**What to do:** Begin with the line containing "Malcesine or Lazise, yet the historic centre" and reproduce it and all later lines exactly, through the last line of the records. Add nothing else.

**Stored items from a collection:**

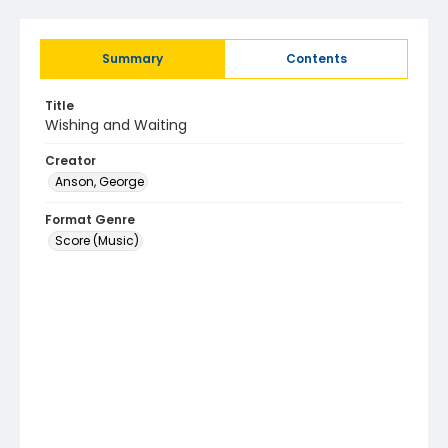
Summary
Contents
Title
Wishing and Waiting
Creator
Anson, George
Format Genre
Score (Music)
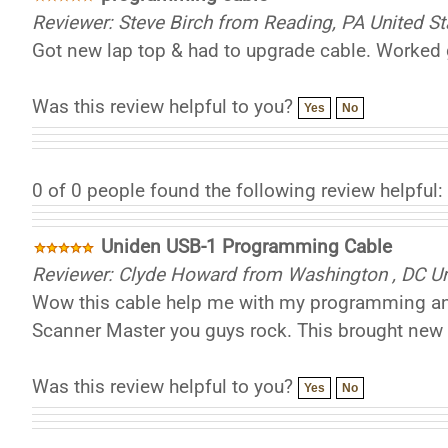
Reviewer: Steve Birch from Reading, PA United St
Got new lap top & had to upgrade cable. Worked g
Was this review helpful to you?
Yes
No
0 of 0 people found the following review helpful:
Uniden USB-1 Programming Cable
Reviewer: Clyde Howard from Washington , DC Un
Wow this cable help me with my programming and 
Scanner Master you guys rock. This brought new l
Was this review helpful to you?
Yes
No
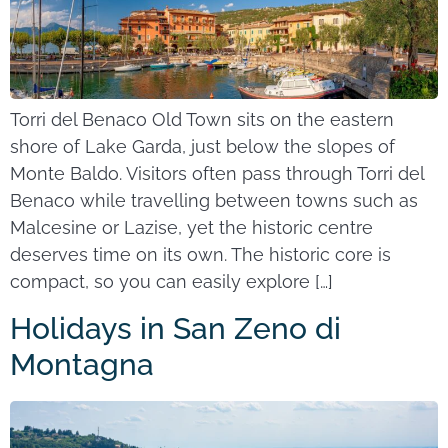
Torri del Benaco Old Town sits on the eastern
shore of Lake Garda, just below the slopes of
Monte Baldo. Visitors often pass through Torri del
Benaco while travelling between towns such as
Malcesine or Lazise, yet the historic centre
deserves time on its own. The historic core is
compact, so you can easily explore […]
Holidays in San Zeno di
Montagna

**Your solution:**
Malcesine or Lazise, yet the historic centre
deserves time on its own. The historic core is
compact, so you can easily explore […]
Holidays in San Zeno di
Montagna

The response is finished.